Personally, I never used to be into comics. As a kid I felt that they were only for adults (go figure, considering some people think of them as childish) due to the scantily clad women and adult situations. I’m sure there were comics at that time geared more towards people my age, but I never saw them. For me, now a 25-year-old who is into comic books, it’s great to see a wider base of fans being included through diversity and proper presentation. Seeing teens and youths getting into comics at an age when I was turned away from them is incredible. There are both gritty and non-gritty comics which I can enjoy. I can enjoy comics like Rat Queens with its gratuitous violence and sexual situations while also enjoying Spider-Gwen with her teenage spunk and less violent action sequences. Basically, there’s such a variety of comics for all kinds of people that I don’t understand how anyone could think comics are a medium that is ruined by that exact same variety. Diversity, inclusion and proper presentation have brought the world of comics to life and there is nothing greater than that.

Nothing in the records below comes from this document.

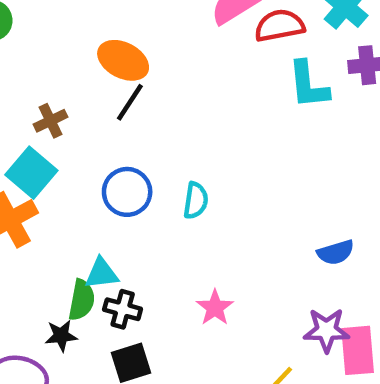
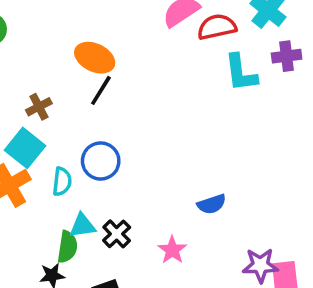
cyan semicircle: (196, 201) -> (62, 182), moved
blue semicircle: (336, 252) -> (212, 204), moved
black cross: (123, 309) -> (117, 234), moved, turned 32

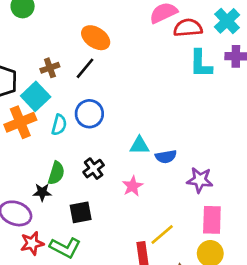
black line: (101, 90) -> (85, 68), moved
cyan triangle: (82, 226) -> (139, 145), moved
purple star: (260, 265) -> (200, 180), moved

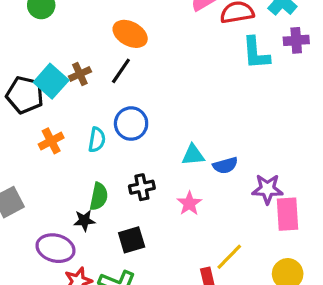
cyan square: (36, 96) -> (51, 81), moved
orange cross: (20, 122) -> (51, 141), size x0.7
black cross: (94, 169) -> (142, 187), turned 30
pink rectangle: (212, 220) -> (288, 214), moved

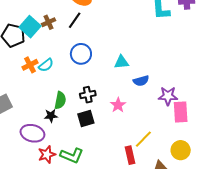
cyan semicircle: (97, 140) -> (46, 65), moved, turned 42
cyan triangle: (193, 155) -> (121, 62), moved
black square: (132, 240) -> (86, 118), moved

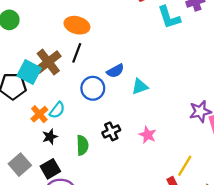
brown cross: (48, 22) -> (48, 62), size x1.6
blue semicircle: (141, 81) -> (115, 71), moved
black star: (51, 116) -> (50, 137), moved
black square: (86, 118) -> (50, 169), moved

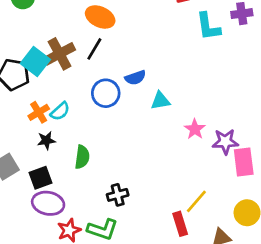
black cross: (111, 131) -> (118, 195), moved
pink star: (148, 135) -> (195, 129), moved

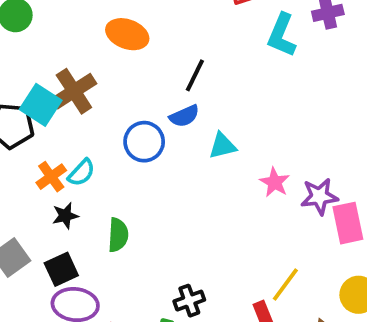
cyan L-shape: (208, 27) -> (282, 35), turned 36
black line: (94, 49) -> (195, 75), moved
black cross: (118, 195) -> (189, 301), moved

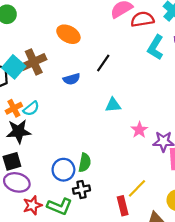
blue semicircle: (184, 116) -> (72, 79), moved
blue circle: (144, 142) -> (63, 170), moved
black star: (65, 216) -> (19, 131), size x1.6
green semicircle: (118, 235) -> (85, 163), moved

These are just some of the ways in which the feminist movement is improving the world of comic books. While some think that our complaints are over the top or that are critiques are too harsh, we do it with this outcome in mind – a better world for us and future generations to enjoy. At the end of the day comic books should be for everyone, not just for an elite crowd of gatekeepers, not for a specific type of person or a specific gender. People of all genders, all ages, all ethnicities and all sexual orientations should be able to enjoy them simultaneously. This doesn’t mean that everyone needs to love every comic at all times simply because it features a diverse cast or is generally inclusive, or be fully supportive of all costume redesigns (since not all of them are perfect). It just means that they should be available for those who want them. Of course self-declared feminists aren’t the only ones who are pushing for this new age of comic books, but if anyone shares these ideals then they are on the same side as feminists in their journey to improving the world of comic books. While comic books are far from perfect, and perfection is objective anyway and is a rather lofty goal, they are on the right track; a track that seeks to provide enjoyable, well written, well thought out works which are made readily available to a diverse crowd and that is a great thing to behold.